1. A heat sink assembly adapted for dissipating heat generated during operation of a chip unit, comprising:

a rectangular socket on which the chip unit is mounted, the socket comprising at least a mounting portion on a lateral thereof, a protrusion on each of two opposite first sides of the mounting portion, and a bulge on a second side between the first sides;

a heat sink attached on the chip unit;

at least an elongated clip having two ends fitted with the protrusions and a retaining section receiving the bulge, said retaining section having a lower arm engaging with the bulge; and

a bolt screwing through the clip and depressing the heat sink.

2. The assembly in accordance with claim 1, wherein the heat sink has a horizontal base, a plurality of heat dissipating fins upward extending from the base and a mounting flange horizontally extending from the base and located beside the fins, and wherein the bolt depresses the mounting flange.

3. The assembly in accordance with claim 1, wherein the bolt screws through a middle portion of the clip.

4. The assembly in accordance with claim 3, wherein the retaining section downwardly extends from a side of the middle portion of the clip.

5. The assembly in accordance with claim 4, wherein the retaining section has a substantially rectangular shape.

6. A heat sink assembly for dissipating heat generated during operation of a chip unit, comprising:

a rectangular socket on which the chip unit is mounted;

a heat sink retention module located beside two opposite sides of the socket, the retention module comprising at least a protrusion on each of two opposite first sides of the retaining module, and a bulge on a second sidebetween the first sides;

a heat sink attached on the chip unit;

a bolt screwing through the clip and depressing the heat sink.

7. The assembly in accordance with claim 6, wherein the heat sink has a horizontal base, a plurality of heat dissipating fins upward extending from the base and a mounting flange horizontally extending from the base and located beside the fins, and wherein the bolt depresses the mounting flange.

8. The assembly in accordance with claim 6, wherein the bolt screws through a middle portion of the clip.

9. The assembly in accordance with claim 8, wherein the retaining section downwardly extends from a side of the middle portion of the clip.

10. The assembly in accordance with claim 9, wherein the retaining section has a substantially rectangular shape.

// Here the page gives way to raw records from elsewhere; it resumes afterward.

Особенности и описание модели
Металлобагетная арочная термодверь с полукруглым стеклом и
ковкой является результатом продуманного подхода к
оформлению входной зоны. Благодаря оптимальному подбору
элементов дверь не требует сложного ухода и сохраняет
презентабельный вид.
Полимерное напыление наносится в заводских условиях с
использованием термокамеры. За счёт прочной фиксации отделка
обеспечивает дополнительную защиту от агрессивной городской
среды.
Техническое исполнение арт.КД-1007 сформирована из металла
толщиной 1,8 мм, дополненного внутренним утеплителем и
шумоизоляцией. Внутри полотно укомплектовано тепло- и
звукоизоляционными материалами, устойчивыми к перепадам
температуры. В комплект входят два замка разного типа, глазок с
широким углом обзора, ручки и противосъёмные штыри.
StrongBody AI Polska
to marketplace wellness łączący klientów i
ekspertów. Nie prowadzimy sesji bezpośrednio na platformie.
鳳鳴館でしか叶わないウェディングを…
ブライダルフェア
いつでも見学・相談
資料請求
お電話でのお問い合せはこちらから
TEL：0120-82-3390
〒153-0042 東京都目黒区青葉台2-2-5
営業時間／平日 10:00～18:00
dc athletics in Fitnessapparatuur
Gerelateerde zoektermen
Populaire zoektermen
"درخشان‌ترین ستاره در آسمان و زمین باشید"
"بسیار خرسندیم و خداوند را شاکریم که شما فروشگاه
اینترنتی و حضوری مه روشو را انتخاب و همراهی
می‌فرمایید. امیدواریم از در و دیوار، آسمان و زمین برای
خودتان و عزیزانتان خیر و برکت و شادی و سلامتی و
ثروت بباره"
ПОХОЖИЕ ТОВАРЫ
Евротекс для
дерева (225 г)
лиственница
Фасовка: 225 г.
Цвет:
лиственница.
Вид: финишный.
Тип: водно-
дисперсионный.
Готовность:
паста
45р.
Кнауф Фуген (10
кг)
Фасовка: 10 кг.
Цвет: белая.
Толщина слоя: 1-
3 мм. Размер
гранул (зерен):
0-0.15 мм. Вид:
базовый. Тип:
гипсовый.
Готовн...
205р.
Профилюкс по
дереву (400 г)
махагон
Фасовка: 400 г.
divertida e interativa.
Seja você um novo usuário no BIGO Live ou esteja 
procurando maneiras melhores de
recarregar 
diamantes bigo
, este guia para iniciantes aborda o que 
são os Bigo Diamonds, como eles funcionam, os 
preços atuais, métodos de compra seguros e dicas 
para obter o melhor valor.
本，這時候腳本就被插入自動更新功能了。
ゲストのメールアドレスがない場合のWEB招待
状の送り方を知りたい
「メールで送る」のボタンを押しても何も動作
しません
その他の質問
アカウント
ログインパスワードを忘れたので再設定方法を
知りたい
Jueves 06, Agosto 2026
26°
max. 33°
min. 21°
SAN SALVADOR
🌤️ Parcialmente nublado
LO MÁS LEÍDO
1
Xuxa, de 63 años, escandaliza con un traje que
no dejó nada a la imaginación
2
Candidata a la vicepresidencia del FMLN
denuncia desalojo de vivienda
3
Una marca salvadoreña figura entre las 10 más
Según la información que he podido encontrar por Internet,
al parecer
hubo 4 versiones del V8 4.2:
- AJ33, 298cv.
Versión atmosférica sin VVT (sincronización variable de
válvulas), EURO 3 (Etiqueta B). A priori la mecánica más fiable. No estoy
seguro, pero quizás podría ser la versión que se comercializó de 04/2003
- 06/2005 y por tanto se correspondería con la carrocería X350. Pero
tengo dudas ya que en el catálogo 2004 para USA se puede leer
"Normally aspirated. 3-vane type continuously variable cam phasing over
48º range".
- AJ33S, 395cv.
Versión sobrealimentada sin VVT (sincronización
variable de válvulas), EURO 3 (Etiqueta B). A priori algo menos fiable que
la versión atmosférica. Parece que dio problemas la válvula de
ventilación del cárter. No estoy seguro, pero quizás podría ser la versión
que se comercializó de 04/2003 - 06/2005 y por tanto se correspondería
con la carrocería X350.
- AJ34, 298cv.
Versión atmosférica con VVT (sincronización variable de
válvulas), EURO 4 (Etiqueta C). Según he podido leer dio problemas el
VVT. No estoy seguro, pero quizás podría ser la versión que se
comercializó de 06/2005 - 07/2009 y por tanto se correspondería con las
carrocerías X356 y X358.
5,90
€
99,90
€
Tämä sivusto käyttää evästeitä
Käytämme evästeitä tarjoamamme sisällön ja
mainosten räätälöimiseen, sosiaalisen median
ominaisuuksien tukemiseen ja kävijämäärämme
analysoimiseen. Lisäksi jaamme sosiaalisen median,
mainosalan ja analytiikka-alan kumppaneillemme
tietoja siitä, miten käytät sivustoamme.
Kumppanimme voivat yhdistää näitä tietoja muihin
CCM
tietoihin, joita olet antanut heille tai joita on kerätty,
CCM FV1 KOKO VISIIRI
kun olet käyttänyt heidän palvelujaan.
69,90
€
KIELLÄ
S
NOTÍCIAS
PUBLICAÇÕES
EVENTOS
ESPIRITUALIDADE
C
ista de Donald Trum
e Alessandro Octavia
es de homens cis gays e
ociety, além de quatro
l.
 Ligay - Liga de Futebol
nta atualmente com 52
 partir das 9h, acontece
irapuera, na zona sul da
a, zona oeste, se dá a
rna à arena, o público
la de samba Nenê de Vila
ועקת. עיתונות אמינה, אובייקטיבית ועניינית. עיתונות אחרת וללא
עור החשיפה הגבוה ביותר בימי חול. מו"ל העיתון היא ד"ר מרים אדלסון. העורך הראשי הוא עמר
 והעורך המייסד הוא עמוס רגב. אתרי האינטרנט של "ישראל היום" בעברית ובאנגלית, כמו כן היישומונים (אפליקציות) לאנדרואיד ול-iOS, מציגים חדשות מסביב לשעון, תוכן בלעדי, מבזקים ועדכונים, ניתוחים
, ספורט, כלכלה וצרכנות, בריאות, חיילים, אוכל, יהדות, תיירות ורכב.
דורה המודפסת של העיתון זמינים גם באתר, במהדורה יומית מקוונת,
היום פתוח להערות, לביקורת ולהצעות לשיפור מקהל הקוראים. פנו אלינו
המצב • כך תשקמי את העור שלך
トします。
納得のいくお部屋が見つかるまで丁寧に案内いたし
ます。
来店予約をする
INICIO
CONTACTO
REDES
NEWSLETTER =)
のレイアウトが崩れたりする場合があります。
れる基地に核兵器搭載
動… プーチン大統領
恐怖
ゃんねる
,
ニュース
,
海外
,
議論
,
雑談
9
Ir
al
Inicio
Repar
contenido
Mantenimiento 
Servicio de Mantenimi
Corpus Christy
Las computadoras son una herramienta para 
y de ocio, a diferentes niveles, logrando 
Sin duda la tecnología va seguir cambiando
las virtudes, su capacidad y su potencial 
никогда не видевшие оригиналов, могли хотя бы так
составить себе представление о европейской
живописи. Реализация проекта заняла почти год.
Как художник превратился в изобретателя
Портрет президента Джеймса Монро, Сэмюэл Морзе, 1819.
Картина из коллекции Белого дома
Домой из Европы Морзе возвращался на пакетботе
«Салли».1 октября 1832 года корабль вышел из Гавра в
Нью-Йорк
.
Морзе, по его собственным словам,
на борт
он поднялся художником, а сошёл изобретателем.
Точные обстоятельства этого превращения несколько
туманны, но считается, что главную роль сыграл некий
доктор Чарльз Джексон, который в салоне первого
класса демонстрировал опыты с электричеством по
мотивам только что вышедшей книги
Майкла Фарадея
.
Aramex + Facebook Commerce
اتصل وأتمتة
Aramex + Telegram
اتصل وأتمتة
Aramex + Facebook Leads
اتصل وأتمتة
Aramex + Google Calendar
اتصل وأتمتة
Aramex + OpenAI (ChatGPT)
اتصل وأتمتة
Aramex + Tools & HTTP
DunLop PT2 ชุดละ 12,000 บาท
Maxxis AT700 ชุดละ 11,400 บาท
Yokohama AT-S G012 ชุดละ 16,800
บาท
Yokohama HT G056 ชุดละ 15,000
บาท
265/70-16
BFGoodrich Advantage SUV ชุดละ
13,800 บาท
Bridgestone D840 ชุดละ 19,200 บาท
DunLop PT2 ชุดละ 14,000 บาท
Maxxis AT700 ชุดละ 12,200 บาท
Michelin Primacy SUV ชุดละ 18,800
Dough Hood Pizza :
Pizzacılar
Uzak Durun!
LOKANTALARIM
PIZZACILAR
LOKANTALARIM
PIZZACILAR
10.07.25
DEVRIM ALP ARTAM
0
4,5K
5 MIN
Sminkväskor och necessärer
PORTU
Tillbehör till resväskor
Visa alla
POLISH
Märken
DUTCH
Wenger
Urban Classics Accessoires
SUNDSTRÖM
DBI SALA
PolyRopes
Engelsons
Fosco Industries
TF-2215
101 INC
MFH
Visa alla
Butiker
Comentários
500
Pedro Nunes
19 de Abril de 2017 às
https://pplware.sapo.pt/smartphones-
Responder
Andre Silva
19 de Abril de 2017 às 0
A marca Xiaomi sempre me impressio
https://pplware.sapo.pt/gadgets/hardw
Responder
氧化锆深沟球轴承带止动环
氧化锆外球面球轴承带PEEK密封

11. A heat sink assembly comprising:

a socket;

a chip unit positioned on the socket;

a heat sink positioned on the chip unit;

at least one mounting section located on a mother board on which the socket is mounted;

a plurality of locking projections formed on said mounting section;

the heat sink including a portion vertically aligned with said mounting section;

an elongated clip defining openings to latchably engage the corresponding locking projections, and a pole vertically moveably extending through the clip to press against the corresponding portion of the heat sink.

12. The assembly in accordance with claim 11, wherein said mounting section includes two opposite portions respectively formed on two sides of the socket.

13. The assembly in accordance with claim 11, wherein said mounting section includes two opposite portions respectively formed on two retention modules separately located by two sides of said socket.

14. The assembly in accordance with claim 11, wherein said pole is a bolt.